Thanks guys... the size is worrying me a little now, so I'll look at rehousing them in the future... What would you say is a minimum size tank for 10 fully grown on their own? They're lovely fish and I'd like to keep them if possible.


----------



## Thomas McMillan (16 Feb 2009)

*Re: Cherry Barbs*



			
				JamesM said:
			
		

> Thanks guys... the size is worrying me a little now, so I'll look at rehousing them in the future... What would you say is a minimum size tank for 10 fully grown on their own? They're lovely fish and I'd like to keep them if possible.



60cm/70l or so


----------



## JamesM (17 Feb 2009)

*Re: Cherry Barbs*

ok, so I'm pretty sure I'm over stocked then 

2 x Hara Jerdoni
1 x Yoyo Loach
1 x Cory
1 x Panda Cory
5 x Amano Shrimp
1 x very large common plec
1 x very small common plec
11 x Priscilla tetra
4 x Silver tip tetra
6 x Glowlight tetra
6 x Ember tetra
3 x Neon tetra
4 x Serpae Tetra
1 x Whiptail 
10 x Cherry Barbs


I badly want rid of the large plec as he makes a mess of the plants, and the yoyo loach who eats all the moss, but my wife and son refuse


----------



## JamesM (17 Feb 2009)

*Re: Cherry Barbs*

I don't think I've ever posted pics of this tank, so here's a couple 










Its not the tidiest of tanks, but I love it... just wish it was slightly bigger.


----------



## Thomas McMillan (17 Feb 2009)

*Re: Cherry Barbs*

Maybe get rid of some of the Tetras/Cories? e.g. 3 neon tetras must be a bit lonely


----------



## JamesM (17 Feb 2009)

*Re: Cherry Barbs*



			
				Thomas McMillan said:
			
		

> Maybe get rid of some of the Tetras/Cories? e.g. 3 neon tetras must be a bit lonely


Yeah, neons are butt-ugly fish anyway. I only took them to save them from being flushed  

You think I'll be ok for a couple of months? I working on getting a bigger tank for everyone, but cash is tight right now...


----------



## aaronnorth (17 Feb 2009)

I like it all except the rocks at the front.


----------



## Dan Crawford (17 Feb 2009)

aaronnorth said:
			
		

> I like it all except the rocks at the front.



I don't think he's asking for critique mate.

IMO it looks great, I can't believe you havnt shown it off already?!


----------



## Mark Evans (17 Feb 2009)

looks fandabidosy!   

you should of had some of those crypts of  me mate!

love the wood!


----------



## aaronnorth (17 Feb 2009)

> I badly want rid of the large plec as he makes a mess of the plants, and the yoyo loach who eats all the moss, but my wife and son refuse



I was in the same situation a few months back, i had a beautiful 8" plec but it was too big,  What is the plant to the left of the rocks (in foreground)? It looks similar to a plant i used to have but i never found out an ID for it - one of the best plants i ever had  
I might try a layout like this in my new tank.
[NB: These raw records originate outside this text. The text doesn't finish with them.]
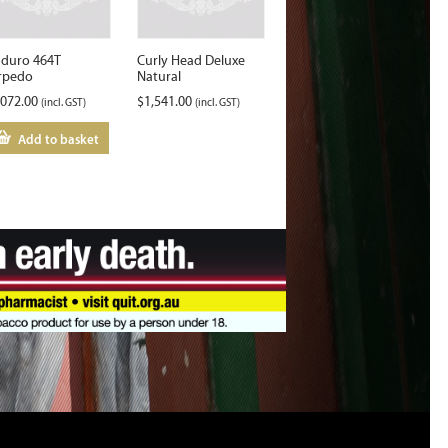
duro 464T
Curly Head Deluxe
rpedo
Natural
,072.00
$
1,541.00
(incl. GST)
(incl. GST)
Add to basket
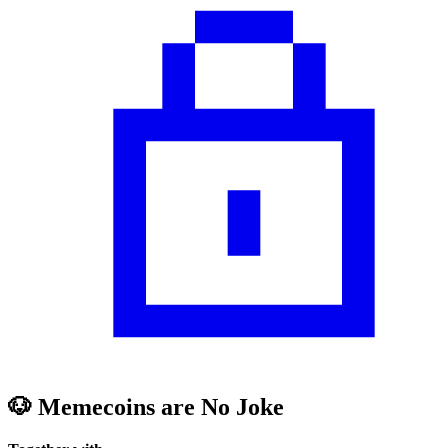
🐶 Memecoins are No Joke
> I like it all except the rocks at the front.
> 
> 
> 
> ...



sorry about that.

Thanks.


----------



## Thomas McMillan (17 Feb 2009)

I like how jungly the tank is, I'm sure the fish will be fine for a few months. Instead of getting a completely new tank, you could alwasy get a smallish one and put some of the existing smaller fish in there


----------



## JamesM (17 Feb 2009)

Thomas McMillan said:
			
		

> I like how jungly the tank is, I'm sure the fish will be fine for a few months. Instead of getting a completely new tank, you could alwasy get a smallish one and put some of the existing smaller fish in there


That would up my tank count to 7, and I'm trying to cut it back to 3 

Thanks guys 

Aaron, I'm not sure - about 80% or more of the plants came from Clive early last year... 

There are more stones throughout the tank, but are now covered by plants... the front ones would have been too, but the plec comes out of his cave and eats there.. 

The entire right hand side was ripped out a few weeks back by request of the wife who wanted an open area for feeding... Didn't work out how she wanted so I'm slowly filling it again


----------



## Thomas McMillan (17 Feb 2009)

SEVEN TANKS!?!!

when can i move in?


----------